Not a Second to Waste

Killing Me

I smiled into the mirror. It had been a good week and I had woken up with a great feeling about today. My hair had been braided into two pigtails and my teeth shined brightly considering I had just brushed them. Something was nagging at me in the back of my mind but I could not for the life of me figure it out, so I passed it off as me being happy. I had remembered a grand total of nine things this past week and that had made me feel absolutely superb, as if I was on top of the world. Everything had gone back to normal as well; it was the beginning of September and everybody was doing well. Eric had finally gotten over everything I had shared with him, though, I did catch him looking at me forlornly a few times, and Nick had me come to every one of their practices, not wanting to be apart from me.

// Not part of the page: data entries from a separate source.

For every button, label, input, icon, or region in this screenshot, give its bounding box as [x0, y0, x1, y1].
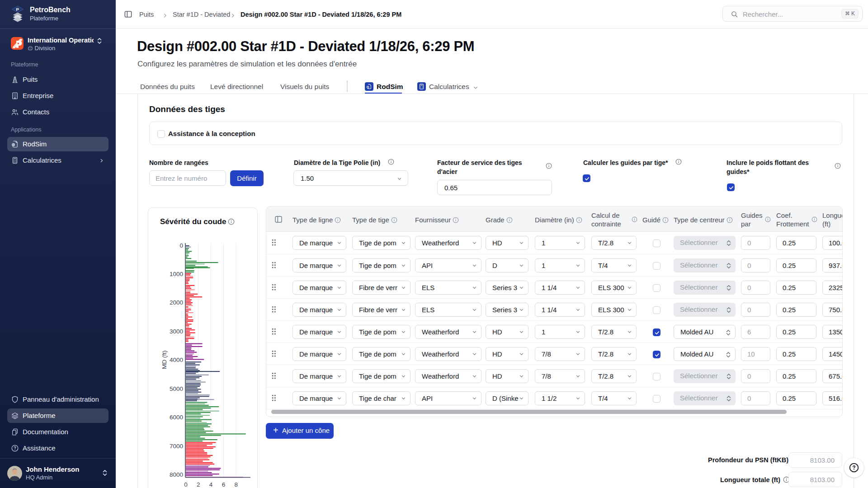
svg-text:4: 4	[209, 481, 213, 488]
svg-text:MD (ft): MD (ft)	[161, 350, 168, 369]
svg-text:8000: 8000	[170, 471, 183, 478]
svg-text:6: 6	[222, 481, 226, 488]
svg-text:7000: 7000	[170, 443, 183, 450]
svg-text:2000: 2000	[170, 299, 183, 306]
svg-text:0: 0	[184, 481, 188, 488]
svg-text:8: 8	[234, 481, 238, 488]
svg-text:0: 0	[179, 242, 183, 249]
svg-text:4000: 4000	[170, 357, 183, 363]
svg-text:2: 2	[197, 481, 200, 488]
svg-text:5000: 5000	[170, 385, 183, 392]
svg-text:6000: 6000	[170, 414, 183, 421]
svg-text:P: P	[16, 7, 19, 12]
svg-text:1000: 1000	[170, 271, 183, 277]
svg-text:3000: 3000	[170, 328, 183, 335]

They were practicing today of course, but I was not going to be there this time. Garrett had called me last night, complaining about how he was feeling abandoned, and I had laughed, promising him I would spend today with him. It was true that despite the fact that my best friend was home, I had opted to spend my time with my boyfriend, something I had never done before. No matter what the circumstance, how serious the relationship, or how relaxed, Garrett and I would always make time for each other; nothing could stop that.

Skipping down the hallway, I stopped long enough to make it down the stairs without falling down them. Eric would have had a heyday if I had done that. He was downstairs, watching TV, most likely with a bowl of cereal on his laps. From my bedroom, I could hear the sounds of his laughter coming from the living room, and I wondered what he was watching, but when I saw, I rolled my eyes. A cartoon was on the screen and as I had predicted, a bowl of cereal was on his lap.

"Hey Holly," he said, not even bothering to look at me. "Since you're going into the kitchen will you put my bowl in the dishwasher?"

"Get off your lazy ass and do it yourself, you bum," I laughed.

"That hurts Holly Marie, really hurts," he gasped.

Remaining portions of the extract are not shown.